Moreover, there are many one-year master's programs in Belgium. As a result, you have to pay twice less for your education. Non-EU students have to pay about €1,000 per year. I also had to pay an extra €200 for the textbooks.
To get a student visa, one needs a guarantor (for example, a parent who takes financial responsibility for the student) or a blocked account. A blocked account is one of the conditions for getting a student visa and a guarantee that the student has sufficient funds to cover their living expenses in Belgium.
I deposited €9,800 for 13 months, including the housing deposit. Every month, I get €700 from the School. I use €490 to pay rent and €210 for my living costs.
The creative atmosphere in dorms. My university has a wonderful residence hall. Students of the LUCA School of Arts and KU Leuven Faculty of Architecture live there because they are linked.

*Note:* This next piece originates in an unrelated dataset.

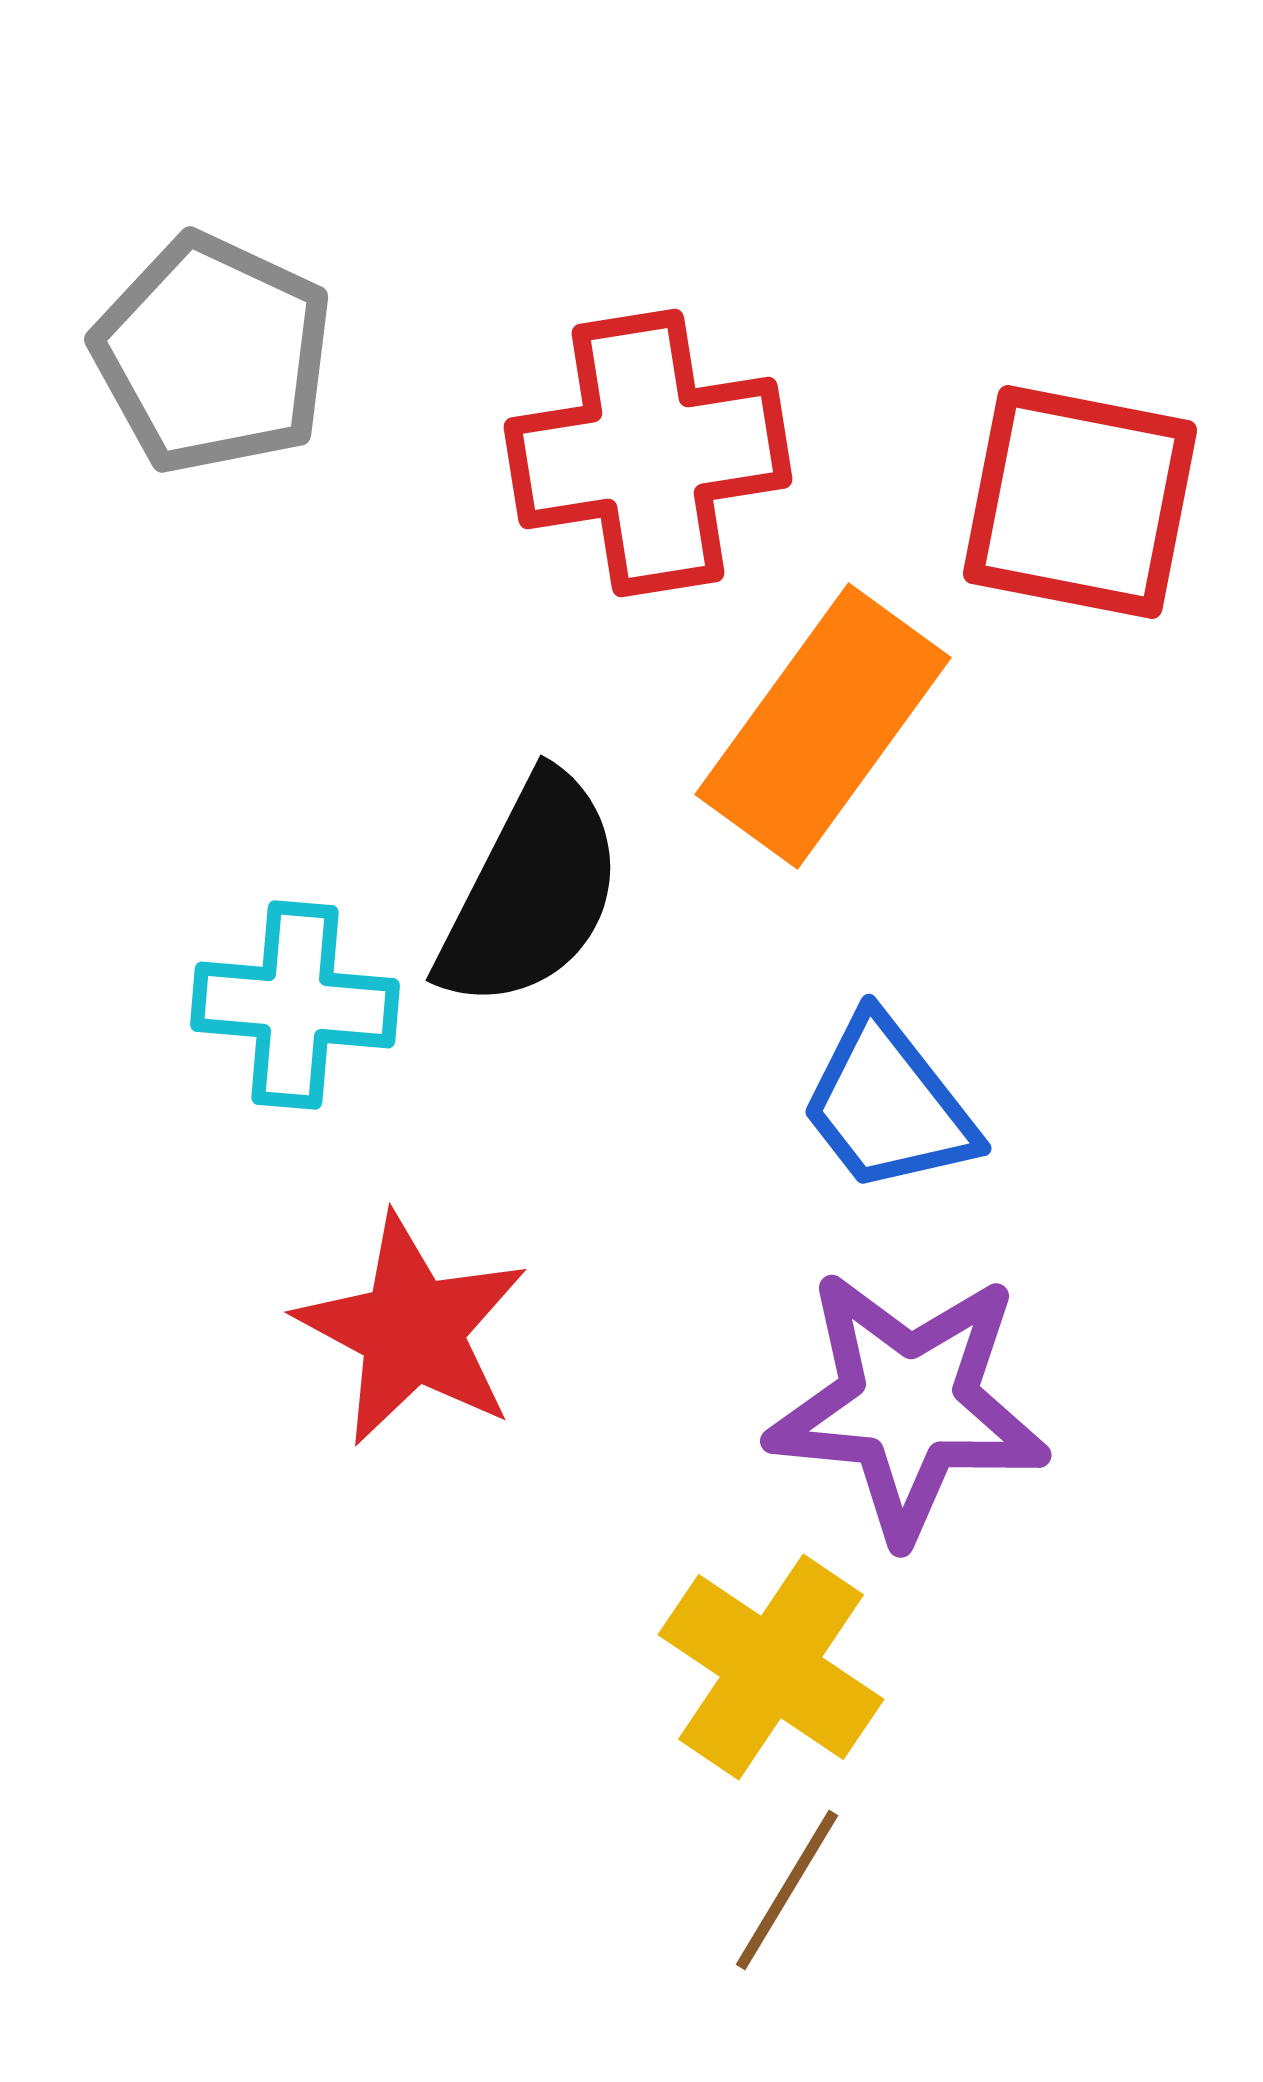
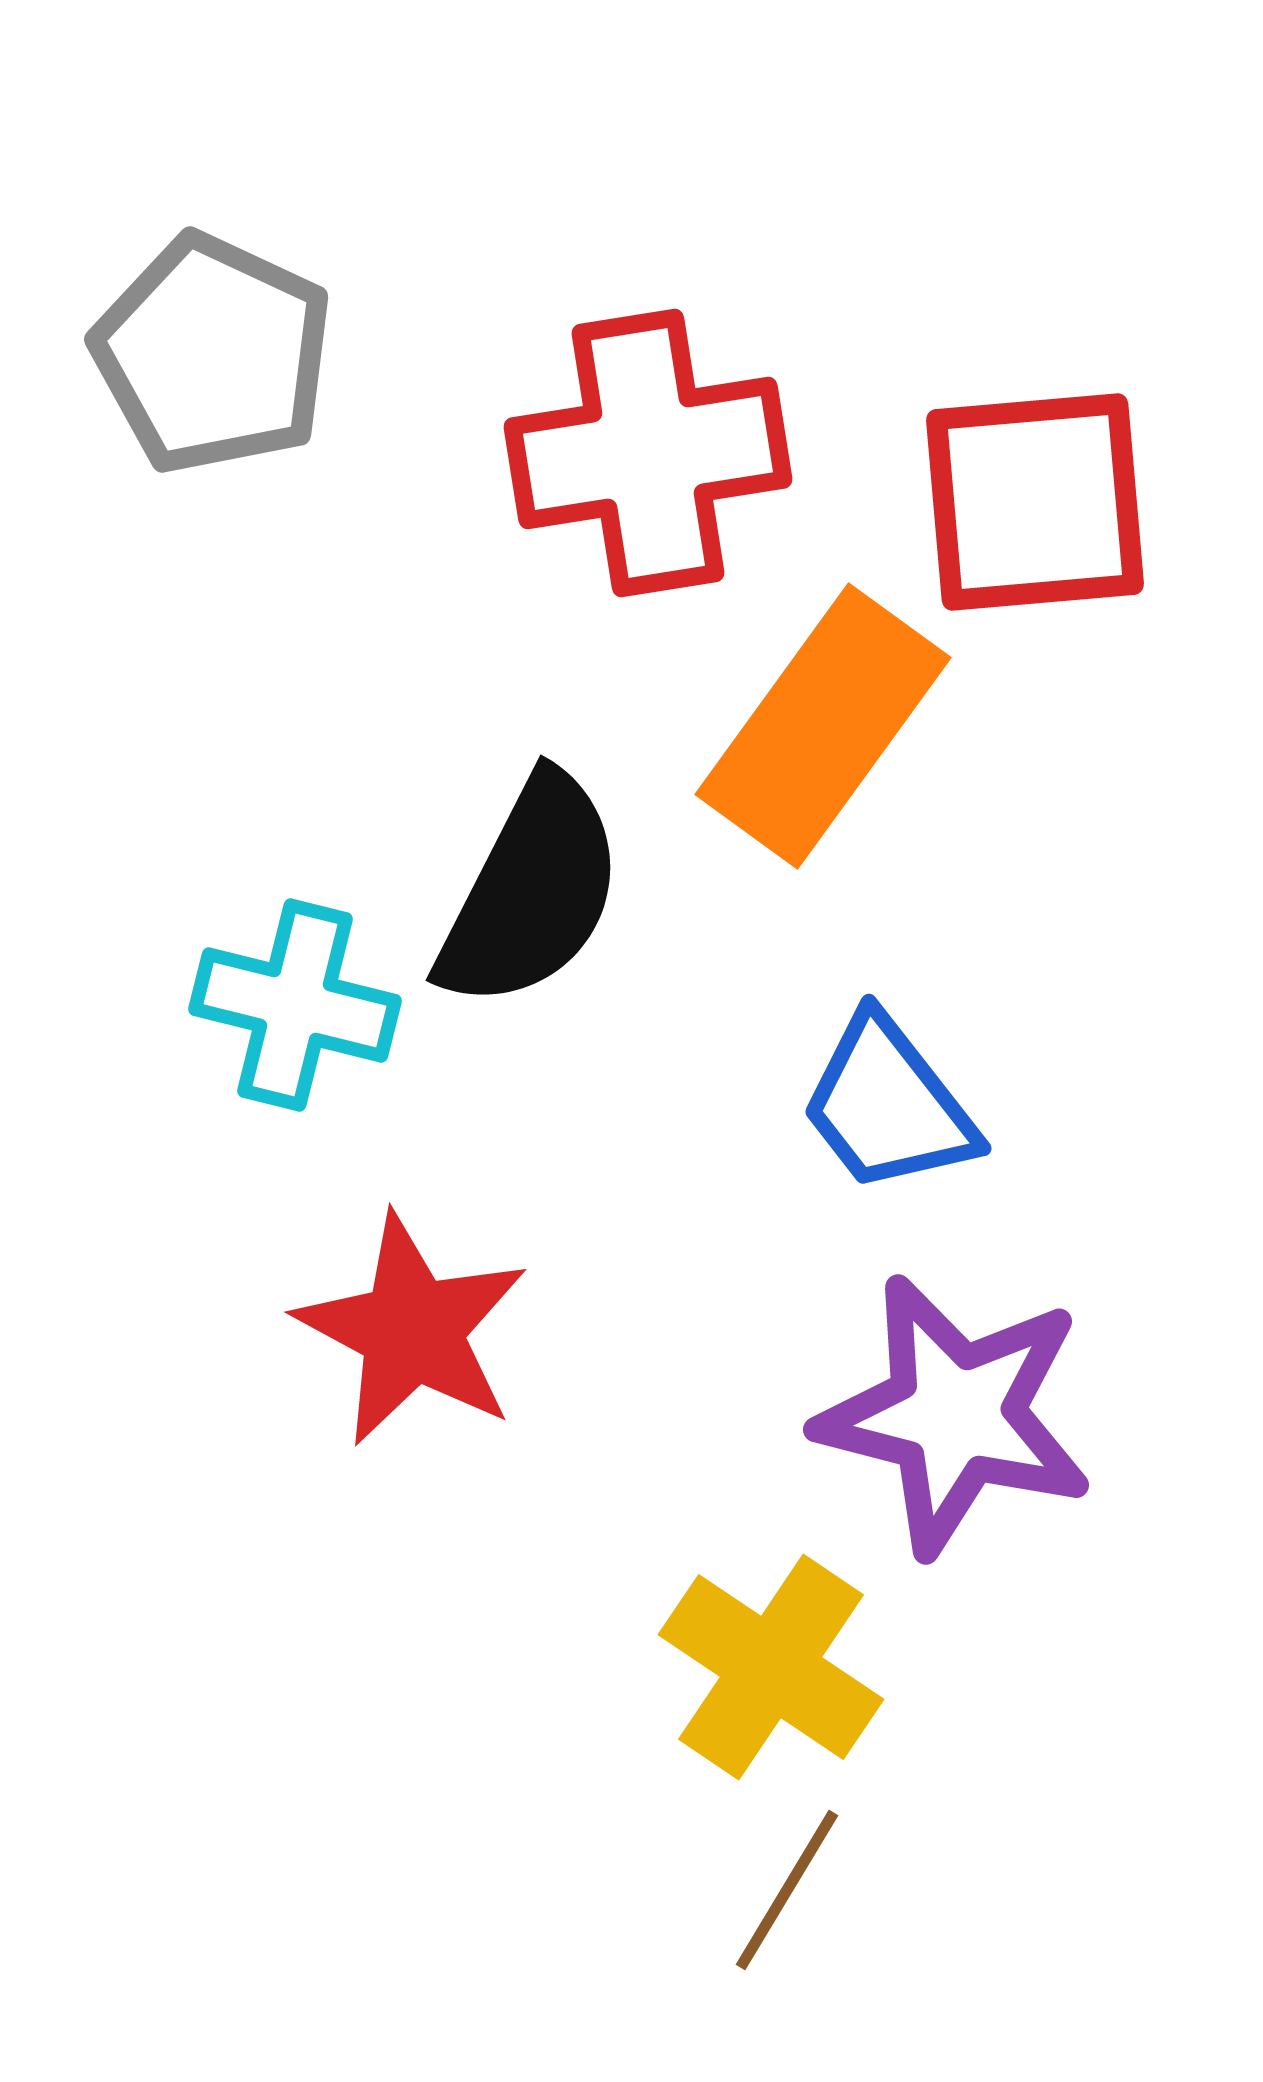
red square: moved 45 px left; rotated 16 degrees counterclockwise
cyan cross: rotated 9 degrees clockwise
purple star: moved 47 px right, 10 px down; rotated 9 degrees clockwise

The administration of the hall regularly throws parties and events, which is very bonding. The top floor of the building accommodates a large living room with a pool table and a panoramic view of Brussels.
Interesting classes and opportunities to develop and be creative. We have an exhibition of art objects on the black hole information paradox. It's part of the big KNAL Festival that takes place in Leuven and Brussels. It's great that the university provides us with such an opportunity. Also, the School invites art experts from different countries as guest lecturers.
The university has extensive art facilities. Among them are a print shop and a laser cutting workshop. Besides, students are offered a lot of creative activities. For example, I had a free tango and a hip-hop class.
Also, the university provides free access to a large variety of computer programs. I downloaded the full Adobe package that I need for my studies.
Another good thing is that the university boasts quality student support services that include all kinds of help, from funding and housing to psychological assistance and healthcare.
Opportunity to work part-time while studying. Students can work 20 hours a week and earn about €11-15 per hour. The university offers JobTeaser to look for a job. The platform is available to everyone, but some jobs can only be viewed by students and graduates of the LUCA School of Arts.
What’s Good About Living in Belgium
Brussels is an international city with an unhurried pace of life. A foreigner would feel very comfortable here, even if they only speak English. With the basic level of French, I feel extremely comfortable here.
There is no rush. For a while, I couldn't get used to the fact that there are no deadlines and homework. For me, it is easier to study here than in the Communication Design undergraduate program at the Higher School of Economics that I completed in Russia.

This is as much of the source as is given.